John Cena PHOTO
10.04.2015

John Cena Wanted to Be a Bodybuilder But His Bodybuilding Career Got Derailed

John Cena dreamed of becoming a bodybuilder when he was a poor college student at Springfield College in Massachusetts. With a degree in exercise physiology, two duffel bags and $500 in his pocket, Cena did what all aspiring bodybuilders talk about doing – he moved to the “mecca of bodybuilding” in Venice, California.

Cena arrived in Venice in the summer of 1999. Cena needed a job. His money was running out and he was forced to live and sleep out of his car, a 1991 Lincoln Continental. Cena jumped immediately into the local bodybuilding scene. He started training at the Venice Beach Gold’s Gym where many of the IFBB’s top professional bodybuilders congregated. He got a job cleaning toilets at the gym along with odd jobs such a driving a limousine to pay the bills.

Cena had the bodybuilding bug and his dream of a bodybuilding career compelled him to try his luck at competition. The problem with competitive bodybuilding has always been the pervasive use of anabolic steroids and ancillary drugs. The use of these drugs is often quite expensive. Cena was too poor to afford steroids even though Cena would later say he never would have used them anyway. So, Cena decided to compete in the so-called “natural” bodybuilding competitions.

One of Cena’s first bodybuilding competitions was the 1999 NPC Ironman Magazine Naturally contest in Los Angeles. Cena showed considerable promise as a young bodybuilder in his early 20s even though he only placed second at the contest. And thanks to Todd Smith (the bodybuilder who beat him), the video of John Cena the bodybuilder has been immortalized on YouTube.

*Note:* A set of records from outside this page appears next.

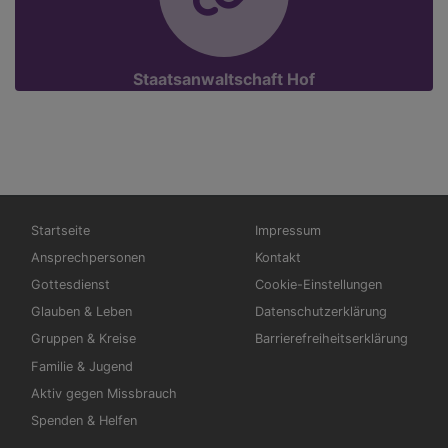
Staatsanwaltschaft Hof
Hauptnavigation
Fußbereichsmenü
Startseite
Impressum
Ansprechpersonen
Kontakt
Gottesdienst
Cookie-Einstellungen
Glauben & Leben
Datenschutzerklärung
Gruppen & Kreise
Barrierefreiheitserklärung
Familie & Jugend
Aktiv gegen Missbrauch
Spenden & Helfen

Maybe Cena would have continued as a competitive bodybuilder. Maybe he would have had some success. Fortunately for Cena, his bodybuilding career were was quickly derailed when he was offered a chance to make money as a professional wrestler.

Cena joined the local Ultimate Pro Wrestling “Ultimate University” operated by Rick Bassman. Within a couple of years, Cena signed a developmental contract with Vince McMahon’s World Wrestling Federation. (McMahon’s company became World Wrestling Entertainment after it lost a trademark dispute with the World Wildlife Federation.) Cena soon began his ascent to WWE superstardom. As they say, the rest is history.

Cena has never shied away from his bodybuilding roots. Yet Cena has struggled to distance himself from bodybuilding’s drug subculture.

Cena insists that he is a lifetime natural athlete who has never ever used anabolic steroids. This is no easy task for a former amateur bodybuilder turned professional wrestler to convince skeptics that he is not and has not used the muscle-building drugs. After all, performance-enhancing drugs like steroids and human growth hormone (hGH) are ubiquitous in both bodybuilding and pro wrestling.

No one really believes Cena is steroid-free. But with a net worth estimated at approximately $35 million, Cena probably doesn’t care so much what people think anymore.